In a recent study published in Emerging Infectious Diseases, researchers found significant seroreversion of total anti-nucleocapsid immunoglobulin.
Background
It is difficult to estimate the incidence of severe acute respiratory syndrome coronavirus 2 (SARS-CoV-2) infections (frequently asymptomatic) using passive surveillance. Antibodies could help identify past infection, and population-level serologic studies have often been used to measure antibody levels for different pathogens.
Such studies provide critical inputs about the spread and epidemiology of SARS-CoV-2. Nevertheless, false negatives might result due to antibody contraction and seroreversion, that is, the loss of antibodies.
About the study
In the current study, researchers quantified antibodies against SARS-CoV-2 nucleocapsid among healthcare workers (HCWs) in the United States (US). Nucleocapsid antibodies act as markers for prior SARS-CoV-2 infection even in the vaccinated population. Over 2300 Brigham and Women’s Hospital employees were included in a longitudinal cohort study between April 28 and September 30, 2020.
The team obtained sociodemographic characteristics by electronic questionaries and collected blood samples at baseline, monthly for three months, and subsequently once every three months until February 2022. Serum samples were tested for antibodies against nucleocapsid using a double-antigen sandwich electro-chemiluminescence immunoassay (Elecsys SARS-CoV-2 N immunoassay). Dates and results of SARS-CoV-2 polymerase chain reaction (PCR) tests were retrieved from the Brigham Health electronic medical record.

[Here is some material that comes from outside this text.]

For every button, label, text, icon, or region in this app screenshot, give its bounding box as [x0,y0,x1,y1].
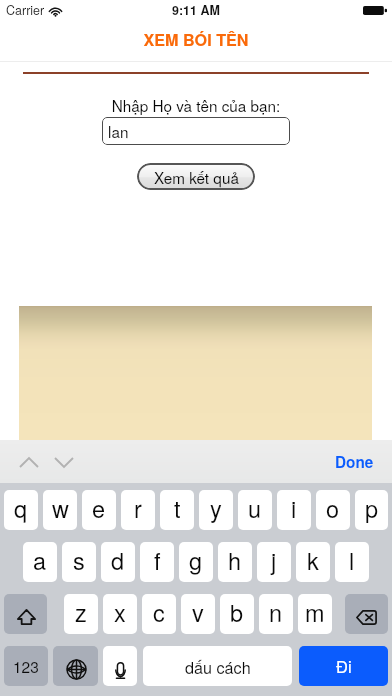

A generalized additive mixed-effects model (GAMM) was used to study antibody kinetics and a linear mixed-effects model (LMM) for estimating half-life. In the GAMM approach, the natural logarithm of antibody levels was modeled as a function of time since the index PCR-positive result; a constant exponential decline after the peak level was assumed in the LMM method.
Results
125 (5.3%) participants were positive for antibodies against SARS-CoV-2 nucleocapsid between April 2020 and January 2021, when the wild-type virus was predominantly circulating. Of these, 110 (88%) subjects, who had one or more samples after the first seropositive sample, were included in the study. Most participants were females (86%) and White (88%); the median age was 33, with a median body mass index of 24 kg/mm2.
Seventy-four participants were PCR-positive before the index seropositive sample. Most participants (96%) showed symptoms, and one individual was hospitalized. Among the PCR-positive individuals, the mean peak for nucleocapsid antibodies was 37, which occurred 72 days post-index PCR-positive result. The half-life of these antibodies was estimated as 128 days, with a mean time for seroreversion at 737 days, per the LMM method.
The GAMM model showed a more rapid antibody contraction up to one year after infection, followed by slower antibody contraction and seroreversion. Besides, the authors observed a non-significant step-wise trend of a slower relative decay in the concentration of antibodies among people of older age groups.
Conclusions
The two models, LMM and GAMM, suggested a significant seroreversion by 18 months post-SARS-CoV-2 infection; the LMM estimates suggested about 50% seroreversion two years post-infection. A 1.4% per month seroreversion during 4 – 12 months post-infection was estimated using the GAMM model.
The authors revealed that seroreversion would be 19% after two years and 35% after four years, assuming a relatively constant antibody contraction after a rapid initial decay, as supported by prior studies on human coronaviruses and SARS-CoV-2. They suggested that seroreversion would affect the serologic investigations conducted a year after the widespread transmission of SARS-CoV-2.
Notably, the adult-only enrolment and overrepresentation of White participants and females in the cohort might limit the generalizability of these findings. Above all, accounting for seroreversion and global vaccine rollout would be helpful for the planning and interpretation of SARS-CoV-2 seroepidemiologic analyses.